━━ Records for this task

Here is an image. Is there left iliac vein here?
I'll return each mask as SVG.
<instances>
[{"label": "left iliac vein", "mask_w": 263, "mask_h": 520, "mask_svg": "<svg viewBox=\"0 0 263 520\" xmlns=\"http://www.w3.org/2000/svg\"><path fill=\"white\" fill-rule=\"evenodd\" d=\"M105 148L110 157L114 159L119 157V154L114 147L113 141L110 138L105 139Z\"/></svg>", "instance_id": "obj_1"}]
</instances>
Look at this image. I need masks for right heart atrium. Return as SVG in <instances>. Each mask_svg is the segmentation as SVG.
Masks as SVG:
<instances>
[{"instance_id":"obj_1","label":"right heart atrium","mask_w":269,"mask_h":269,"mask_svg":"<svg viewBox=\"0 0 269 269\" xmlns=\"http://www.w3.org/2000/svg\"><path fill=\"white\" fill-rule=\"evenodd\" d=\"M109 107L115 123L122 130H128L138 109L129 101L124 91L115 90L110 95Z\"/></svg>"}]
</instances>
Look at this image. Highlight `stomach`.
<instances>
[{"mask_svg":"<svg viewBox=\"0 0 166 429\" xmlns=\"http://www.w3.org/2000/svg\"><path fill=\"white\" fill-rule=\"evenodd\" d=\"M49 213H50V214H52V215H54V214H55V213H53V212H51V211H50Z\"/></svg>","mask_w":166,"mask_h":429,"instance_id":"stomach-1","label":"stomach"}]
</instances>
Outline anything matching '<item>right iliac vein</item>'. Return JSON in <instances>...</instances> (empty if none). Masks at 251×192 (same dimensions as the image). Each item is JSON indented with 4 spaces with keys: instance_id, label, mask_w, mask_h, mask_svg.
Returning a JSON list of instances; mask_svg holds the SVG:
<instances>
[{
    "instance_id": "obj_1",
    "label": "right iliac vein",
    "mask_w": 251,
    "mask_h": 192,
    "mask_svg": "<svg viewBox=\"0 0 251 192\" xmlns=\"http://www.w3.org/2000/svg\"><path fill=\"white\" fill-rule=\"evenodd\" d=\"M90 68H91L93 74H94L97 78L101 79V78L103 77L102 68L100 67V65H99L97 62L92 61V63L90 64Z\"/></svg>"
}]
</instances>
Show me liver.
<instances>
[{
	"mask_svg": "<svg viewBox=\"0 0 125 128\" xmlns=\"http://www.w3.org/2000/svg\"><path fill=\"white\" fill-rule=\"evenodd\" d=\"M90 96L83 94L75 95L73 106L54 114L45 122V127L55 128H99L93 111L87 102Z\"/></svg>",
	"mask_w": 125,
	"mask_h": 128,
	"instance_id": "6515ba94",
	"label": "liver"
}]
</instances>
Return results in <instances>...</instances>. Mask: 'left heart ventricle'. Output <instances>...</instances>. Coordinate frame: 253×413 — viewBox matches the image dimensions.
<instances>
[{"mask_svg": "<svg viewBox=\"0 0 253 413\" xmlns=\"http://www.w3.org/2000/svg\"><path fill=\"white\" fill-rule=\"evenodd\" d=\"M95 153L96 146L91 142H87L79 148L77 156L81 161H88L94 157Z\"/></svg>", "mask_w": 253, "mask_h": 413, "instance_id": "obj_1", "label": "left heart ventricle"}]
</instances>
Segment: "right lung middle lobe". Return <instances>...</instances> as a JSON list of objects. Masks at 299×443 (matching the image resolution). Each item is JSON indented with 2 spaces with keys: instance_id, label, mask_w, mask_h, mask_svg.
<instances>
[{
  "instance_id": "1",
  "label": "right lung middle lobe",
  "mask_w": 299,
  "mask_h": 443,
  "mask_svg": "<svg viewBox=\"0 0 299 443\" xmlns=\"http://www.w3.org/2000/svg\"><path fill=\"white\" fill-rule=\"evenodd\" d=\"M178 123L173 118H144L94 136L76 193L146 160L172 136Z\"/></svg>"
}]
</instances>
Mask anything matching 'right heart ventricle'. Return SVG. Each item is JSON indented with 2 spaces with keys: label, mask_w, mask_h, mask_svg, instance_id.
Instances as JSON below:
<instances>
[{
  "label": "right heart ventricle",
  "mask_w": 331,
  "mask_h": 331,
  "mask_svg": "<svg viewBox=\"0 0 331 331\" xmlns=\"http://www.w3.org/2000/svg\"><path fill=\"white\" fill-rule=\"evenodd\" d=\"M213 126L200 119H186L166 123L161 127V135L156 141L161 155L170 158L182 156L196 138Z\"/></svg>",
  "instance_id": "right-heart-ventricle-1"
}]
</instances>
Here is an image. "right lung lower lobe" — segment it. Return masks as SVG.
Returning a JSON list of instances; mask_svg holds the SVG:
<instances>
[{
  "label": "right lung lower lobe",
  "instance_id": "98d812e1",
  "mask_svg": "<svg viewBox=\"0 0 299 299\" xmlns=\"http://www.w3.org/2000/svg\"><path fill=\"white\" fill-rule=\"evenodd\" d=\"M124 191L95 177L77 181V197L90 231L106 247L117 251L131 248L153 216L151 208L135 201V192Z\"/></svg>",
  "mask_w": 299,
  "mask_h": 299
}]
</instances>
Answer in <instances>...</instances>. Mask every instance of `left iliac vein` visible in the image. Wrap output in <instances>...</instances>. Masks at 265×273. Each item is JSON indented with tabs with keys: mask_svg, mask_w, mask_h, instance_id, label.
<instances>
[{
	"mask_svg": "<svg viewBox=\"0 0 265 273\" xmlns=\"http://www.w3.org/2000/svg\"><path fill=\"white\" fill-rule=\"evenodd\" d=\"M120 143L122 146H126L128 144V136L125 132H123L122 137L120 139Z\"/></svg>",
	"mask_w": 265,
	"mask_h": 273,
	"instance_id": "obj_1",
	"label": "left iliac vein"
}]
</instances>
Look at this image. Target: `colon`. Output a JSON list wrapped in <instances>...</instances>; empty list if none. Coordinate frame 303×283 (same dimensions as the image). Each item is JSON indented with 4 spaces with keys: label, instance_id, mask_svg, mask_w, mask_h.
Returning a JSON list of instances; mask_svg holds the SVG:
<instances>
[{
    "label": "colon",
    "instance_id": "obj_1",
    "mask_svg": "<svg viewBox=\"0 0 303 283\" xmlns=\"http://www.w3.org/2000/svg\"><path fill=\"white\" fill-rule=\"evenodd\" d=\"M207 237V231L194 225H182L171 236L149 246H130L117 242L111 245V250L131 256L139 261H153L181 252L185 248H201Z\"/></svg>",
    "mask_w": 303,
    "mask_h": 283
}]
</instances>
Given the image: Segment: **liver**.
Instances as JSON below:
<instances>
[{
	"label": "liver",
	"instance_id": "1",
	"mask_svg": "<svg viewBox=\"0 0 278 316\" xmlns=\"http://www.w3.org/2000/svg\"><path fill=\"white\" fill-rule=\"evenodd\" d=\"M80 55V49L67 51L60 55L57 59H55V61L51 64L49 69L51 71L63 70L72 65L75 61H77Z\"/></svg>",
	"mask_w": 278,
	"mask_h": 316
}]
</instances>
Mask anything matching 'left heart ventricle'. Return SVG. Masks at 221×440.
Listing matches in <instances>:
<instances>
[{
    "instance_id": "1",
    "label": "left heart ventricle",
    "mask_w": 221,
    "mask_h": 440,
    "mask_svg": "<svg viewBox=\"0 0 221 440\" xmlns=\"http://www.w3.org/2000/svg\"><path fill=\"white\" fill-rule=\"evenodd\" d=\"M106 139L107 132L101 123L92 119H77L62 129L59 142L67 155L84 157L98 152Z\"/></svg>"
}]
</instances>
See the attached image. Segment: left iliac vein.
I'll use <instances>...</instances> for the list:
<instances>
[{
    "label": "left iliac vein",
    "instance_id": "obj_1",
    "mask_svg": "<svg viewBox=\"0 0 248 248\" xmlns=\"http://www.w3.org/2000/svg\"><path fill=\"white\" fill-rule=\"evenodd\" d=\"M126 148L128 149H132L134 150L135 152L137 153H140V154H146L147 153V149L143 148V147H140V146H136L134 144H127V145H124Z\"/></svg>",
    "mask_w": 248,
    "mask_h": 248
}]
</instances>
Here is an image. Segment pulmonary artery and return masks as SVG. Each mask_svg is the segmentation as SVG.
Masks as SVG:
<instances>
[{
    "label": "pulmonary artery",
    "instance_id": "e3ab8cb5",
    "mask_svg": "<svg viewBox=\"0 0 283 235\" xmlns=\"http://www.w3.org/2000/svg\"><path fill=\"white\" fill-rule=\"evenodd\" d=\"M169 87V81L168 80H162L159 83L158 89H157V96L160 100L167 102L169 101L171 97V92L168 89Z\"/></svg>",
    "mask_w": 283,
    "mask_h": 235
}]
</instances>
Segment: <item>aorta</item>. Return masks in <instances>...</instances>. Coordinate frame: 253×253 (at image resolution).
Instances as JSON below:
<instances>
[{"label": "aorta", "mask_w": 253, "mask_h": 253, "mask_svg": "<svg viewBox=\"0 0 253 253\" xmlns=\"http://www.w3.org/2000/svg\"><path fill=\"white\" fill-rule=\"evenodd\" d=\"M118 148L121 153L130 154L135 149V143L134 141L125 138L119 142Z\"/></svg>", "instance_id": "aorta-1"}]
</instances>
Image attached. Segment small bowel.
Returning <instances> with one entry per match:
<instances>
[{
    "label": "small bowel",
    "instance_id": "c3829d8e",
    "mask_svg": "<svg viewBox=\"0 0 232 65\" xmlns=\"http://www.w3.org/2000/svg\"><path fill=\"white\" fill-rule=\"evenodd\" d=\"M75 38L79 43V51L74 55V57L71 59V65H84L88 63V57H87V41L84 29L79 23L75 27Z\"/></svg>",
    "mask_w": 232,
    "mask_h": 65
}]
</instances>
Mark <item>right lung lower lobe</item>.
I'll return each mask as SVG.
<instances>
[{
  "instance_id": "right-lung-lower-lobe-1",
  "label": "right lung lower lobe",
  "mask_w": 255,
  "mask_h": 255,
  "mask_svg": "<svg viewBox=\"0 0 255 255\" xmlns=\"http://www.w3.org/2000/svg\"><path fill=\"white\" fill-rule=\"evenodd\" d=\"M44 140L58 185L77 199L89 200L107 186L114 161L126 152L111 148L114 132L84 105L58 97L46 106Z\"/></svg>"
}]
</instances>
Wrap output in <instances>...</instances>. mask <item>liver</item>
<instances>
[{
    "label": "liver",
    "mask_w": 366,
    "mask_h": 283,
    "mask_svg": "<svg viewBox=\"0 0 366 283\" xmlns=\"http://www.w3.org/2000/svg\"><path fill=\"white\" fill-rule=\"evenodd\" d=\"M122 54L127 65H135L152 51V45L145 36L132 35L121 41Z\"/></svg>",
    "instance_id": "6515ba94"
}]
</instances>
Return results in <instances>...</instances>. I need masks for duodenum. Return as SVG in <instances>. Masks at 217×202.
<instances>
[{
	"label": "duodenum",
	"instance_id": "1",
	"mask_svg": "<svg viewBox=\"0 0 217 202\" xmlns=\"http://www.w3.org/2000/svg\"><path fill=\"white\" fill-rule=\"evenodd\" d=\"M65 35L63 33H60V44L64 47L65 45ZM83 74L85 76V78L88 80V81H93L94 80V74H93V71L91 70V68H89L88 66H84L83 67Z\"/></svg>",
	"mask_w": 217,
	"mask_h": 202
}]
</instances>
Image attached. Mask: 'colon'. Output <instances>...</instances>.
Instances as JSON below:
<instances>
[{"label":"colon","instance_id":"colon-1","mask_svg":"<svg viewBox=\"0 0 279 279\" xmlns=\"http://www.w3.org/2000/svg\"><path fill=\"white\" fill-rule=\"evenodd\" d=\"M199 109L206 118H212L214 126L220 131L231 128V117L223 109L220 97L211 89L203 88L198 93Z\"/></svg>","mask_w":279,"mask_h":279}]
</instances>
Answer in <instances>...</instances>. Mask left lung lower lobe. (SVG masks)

━━━━

• [Task to carry out] In the entries above, take the line containing "Image attached. Mask: 'colon'." and each later line through the last, and repeat them exactly. Output nothing else.

• [Exercise answer]
Image attached. Mask: 'colon'. Output <instances>...</instances>.
Instances as JSON below:
<instances>
[{"label":"colon","instance_id":"colon-1","mask_svg":"<svg viewBox=\"0 0 279 279\" xmlns=\"http://www.w3.org/2000/svg\"><path fill=\"white\" fill-rule=\"evenodd\" d=\"M199 109L206 118H212L214 126L220 131L231 128V117L223 109L220 97L211 89L203 88L198 93Z\"/></svg>","mask_w":279,"mask_h":279}]
</instances>
Answer in <instances>...</instances>. Mask left lung lower lobe. (SVG masks)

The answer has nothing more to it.